Installation

We recommend installing pyprocessta in a dedicated virtual environment or conda environment. Note that we tested the code on Python 3.8.

The latest version of pyprocessta can be installed from GitHub using

pip install git+https://github.com/kjappelbaum/pyprocessta.git

Preprocessing

For basic preprocessing functions the pyprocessta.preprocess module can be used.

Aligning to dataframes

To align two dataframes, use

from pyprocessta.preprocess.align import align_two_dfs

aligned_dataframe = align_two_dfs(dataframe_a, dataframe_b)

Filtering and smoothing

To perform basic filtering operations you can use

from pyprocessta.preprocess.smooth import z_score_filter, exponential_window_smoothing

dataframe_no_spikes = z_score_filter(dataframe)
dataframe_smoothed = exponential_window_smoothing(dataframe)

Detrending

Often, it can be useful to remove trend components from time series data. One can distinguish stochastic and deterministic trend components, and we provide utilities to remove both

from pyprocessta.detrend import detrend_stochastic, detrend_linear_deterministc

dataframe_no_linear_trend = detrend_linear_deterministc(input_dataframe)
dataframe_no_stochastic_trend = detrend_stochastic(input_dataframe)

Resampling

For many applications it is important to have data sampled on a regular grid. To resample data onto such a grid you can use

from pyprocessta.resample import resample_regular

data_resampled = resample_regular(input_dataframe, interval='2min')

EDA

Test for stationarity

One of the most important tests before modeling time series data is to check for stationarity (since many of the “simple” time series models assume stationarity).

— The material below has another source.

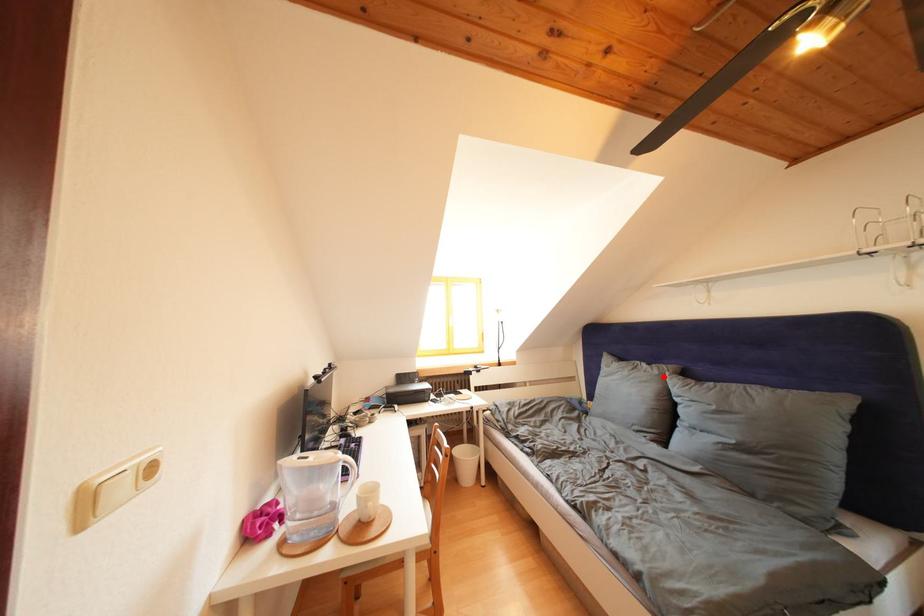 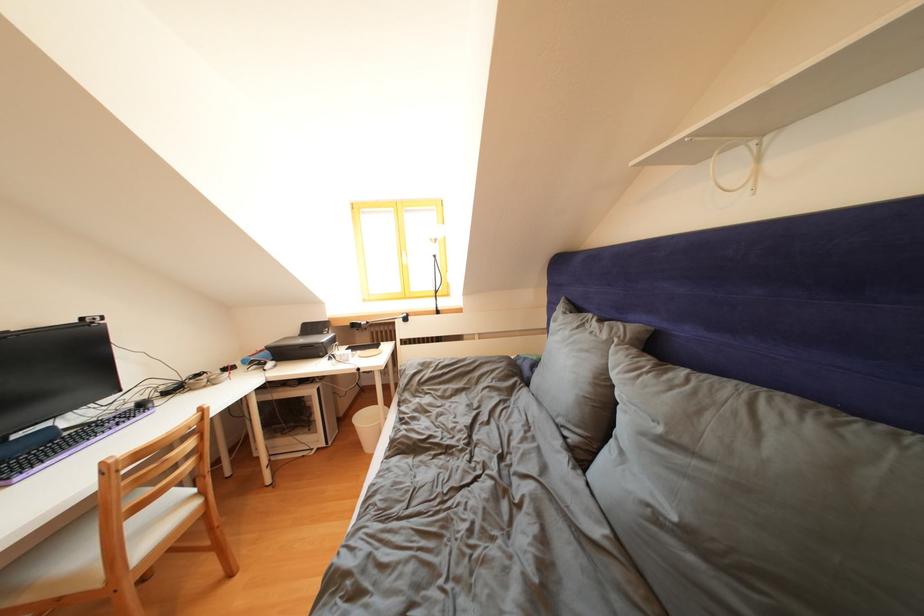 Where in the second image is the point corresponding to the highlighted location from the first image?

from pyprocessta.eda.statistics import check_stationarity

test_results = check_stationarity(input_dataseries)

This will perform the Augmented-Dickey Fuller and Kwiatkowski–Phillips–Schmidt–Shin (KPSS).

Granger causality

One interesting analysis is to check for “correlations” between different timeseries. In timeseries speak, this means to look for Granger causality. To perform this analysis, you can use

from pyprocessta.eda.statistics import compute_granger_causality_matrix

causality_matrix = compute_granger_causality_matrix(input_dataframe)

The matrix can, for example, be plotted as heatmap and highlights the maximum “correlation” between two series (up to some maximum lag).

Training a TCN model

The Temporal convolutional neural network implementation uses the darts library. The only change is that we make it possible to also enable dropout for inference.

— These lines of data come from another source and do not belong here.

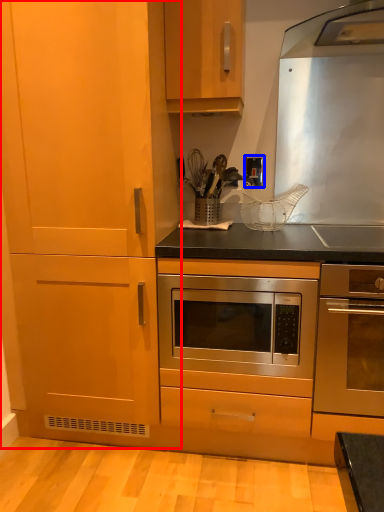 Question: Which object appears closest to the camera in this image, cabinetry (highlighted by a red box) or electric outlet (highlighted by a blue box)?

Choices:
 (A) cabinetry
 (B) electric outlet

Answer: (A) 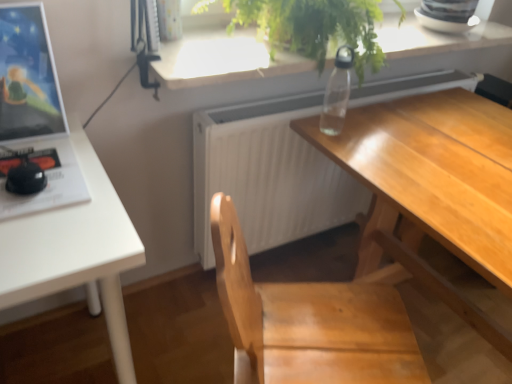 Question: Is white matte table at left wider or thinner than wooden desk at center?

Choices:
 (A) thin
 (B) wide

Answer: (B)

Question: In terms of height, does white matte table at left look taller or shorter compared to wooden desk at center?

Choices:
 (A) tall
 (B) short

Answer: (B)

Question: Based on their relative distances, which object is nearer to the transparent plastic bottle at upper center?

Choices:
 (A) white matte table at left
 (B) white matte radiator at center
 (C) matte black monitor at left
 (D) green leafy plant at upper center
 (E) wooden desk at center

Answer: (D)

Question: Considering the real-world distances, which object is closest to the matte black monitor at left?

Choices:
 (A) green leafy plant at upper center
 (B) white matte table at left
 (C) transparent plastic bottle at upper center
 (D) white matte radiator at center
 (E) wooden desk at center

Answer: (B) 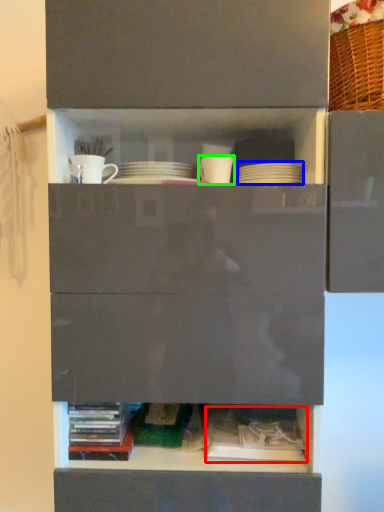 Question: Which object is positioned closest to book (highlighted by a red box)? Select from tableware (highlighted by a blue box) and tableware (highlighted by a green box).

Choices:
 (A) tableware
 (B) tableware

Answer: (A)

from pyprocessta.model.tcn import run_model, get_train_test_data, transform_data, get_data

x_timeseries, y_timeseries = get_data(my_dataframe, targets=my_targets, features=my_features_
train_tuple, test_tuple = get_train_test_data(x_timeseries, y_timeseries, split_date="2010-01-18 12:59:15")
train_tuple, test_tuples, transformers = transform_data(train_tuple, [test_tuple])

model = run_model(train_tuple)

Causal impact analysis

Causal impact analysis allows to estimate the effect of some intervention in the absence of a control experiment. For doing so, one builds a model of what the behavior of the system would be without the intervention. The approach used in the original causal impact paper uses Bayesian structured time series models which, simply speaking, model time series via two key equation: a state equation that connects a latent, unobserved, state to the observations and once equation that describes the transition between states. The model is then defined by a model for the state and transitions between the states (e.g., local level and seasonality). An efficient Python implementation of this is provided by the tfcausalimpact package. We provide a wrapper for this

from pyprocessta.causalimpact import run_causal_impact_analysis

ci = run_causal_impact_analysis(
    df=data,
    x_columns=["a", "b", "c"],
    intervention_column="a",
    y_column="e",
    start=[s_0, s_1],
    end=[e_0, e_1],
)

Where ci is an object.

In our work, we used the causal impact framework with TCN models with Monte-Carlo dropout uncertainty estimates. You can find the code for this in the paper directory.